The facts out of which this proceeding arises disclose that petitioner began his two-year course of study for a Master’s degree in Social Work in the fall of 1969; that his grades for the first year met the minimum requirements of the State University, he having maintained a ‘ ‘ B ” average in academic studies and an “ S ”, or satisfactory, in the field work portion of his course. At the end of the fall semester of his second year petitioner received a grade of “ B ” in academic studies and a “ U ”, or unsatisfactory, in field work, and he was suspended from any further study at the School of Social Welfare. Petitioner contends that his suspension was arbitrary and in violation of his constitutional and contractual rights since he was a student in good academic standing at the time of his suspension. The basis of this contention is the allegation that petitioner received a grade of “B” in his academic studies
Under the rules and regulations for its Graduate School and for the School of Social Welfare the university reserves the right to terminate the registration of any student who does not meet the standards acceptable to the university. “ Courts may not interfere with the administrative discretion exercised by agencies which are vested with the administration and control of educational institutions, unless the circumstances disclosed by the record leave no scope for the use of that discretion in the matter under scrutiny”. (Matter of Lesser v. Board of Educ., 18 A D 2d 388, 390; Matter of Wasmund v. La Guardia, 287 N. Y. 417, 420-421.) Similarly, when a university, in expelling a student, acts within its jurisdiction, not arbitrarily but in the exercise of an honest discretion based on facts within its knowledge that justify the exercise of discretion, a court may not review the exercise of its discretion. (Matter of Carr v. St. John’s Univ., 17 A D 2d 632, affd. 12 N Y 2d 802; see, also, Matter of Edde v. Columbia Univ., 8 Misc 2d 795, affd. 6 A D 2d 780, app. dsmd. 5 N Y 2d 881, cert. den. 359 U. S. 956.) Thus, the only issue before the court is whether under the facts and circumstances here there was a clear abuse of statutory authority or a practice of discrimination or gross error on the part of respondents. (Matter of Lesser v. Board of Educ., supra.)
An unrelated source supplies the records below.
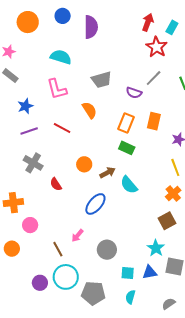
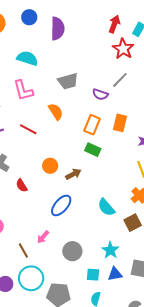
cyan semicircle: (129, 185) -> (106, 207), moved
cyan star: (156, 248) -> (110, 250), moved

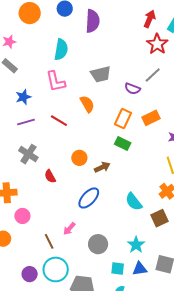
cyan semicircle: (27, 58) -> (61, 50), turned 80
orange rectangle: (120, 123) -> (151, 118), turned 48

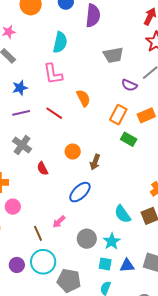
gray trapezoid: (101, 74) -> (113, 55), moved
green rectangle: (123, 144) -> (129, 139), moved
brown arrow: (102, 167) -> (95, 162), turned 133
cyan semicircle: (134, 202) -> (123, 214), moved
cyan star: (136, 245) -> (112, 241), moved

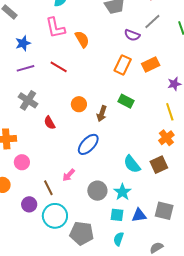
orange semicircle: (83, 98) -> (82, 39), moved
green rectangle: (129, 139) -> (126, 101), moved
purple circle: (17, 265) -> (29, 204), moved

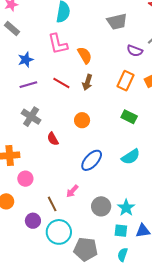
brown arrow: (102, 114) -> (87, 82), moved
cyan semicircle: (132, 164) -> (131, 157), moved, turned -84

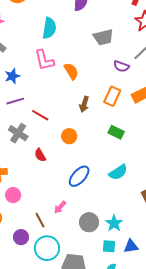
brown arrow: (87, 82) -> (84, 104), moved
red line: (61, 83) -> (40, 115), moved

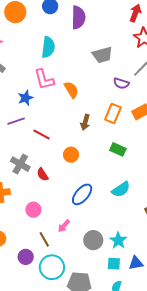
blue star: (12, 76) -> (26, 98), moved
gray cross: (18, 133) -> (20, 164), moved
pink circle: (13, 195) -> (33, 210), moved

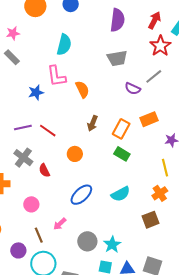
purple semicircle: (78, 17) -> (117, 20), moved
orange rectangle: (113, 114) -> (121, 129), moved
purple line: (16, 121) -> (23, 127), moved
Affidavits have been submitted in opposition to petitioner’s application by faculty members, advisors, instructors, the director of field instruction and the Dean of the School of Social Welfare. All of the affidavits attest to the fact that petitioner’s performance in the prescribed field work was unsatisfactory and that he should not be continued in the course in which he was enrolled. Under such circumstances it cannot be said that petitioner was a student in good standing, nor has there been any 'showing by petitioner that respondents abused their discretion in terminating him as a student in the School of Social Welfare. (Matter of Edde v. Columbia Univ., supra.)
In my opinion the issues raised and the relief sought fall squarely within the authorities cited herein, requiring denial of the application. Accordingly, the petition is dismissed as a matter of law.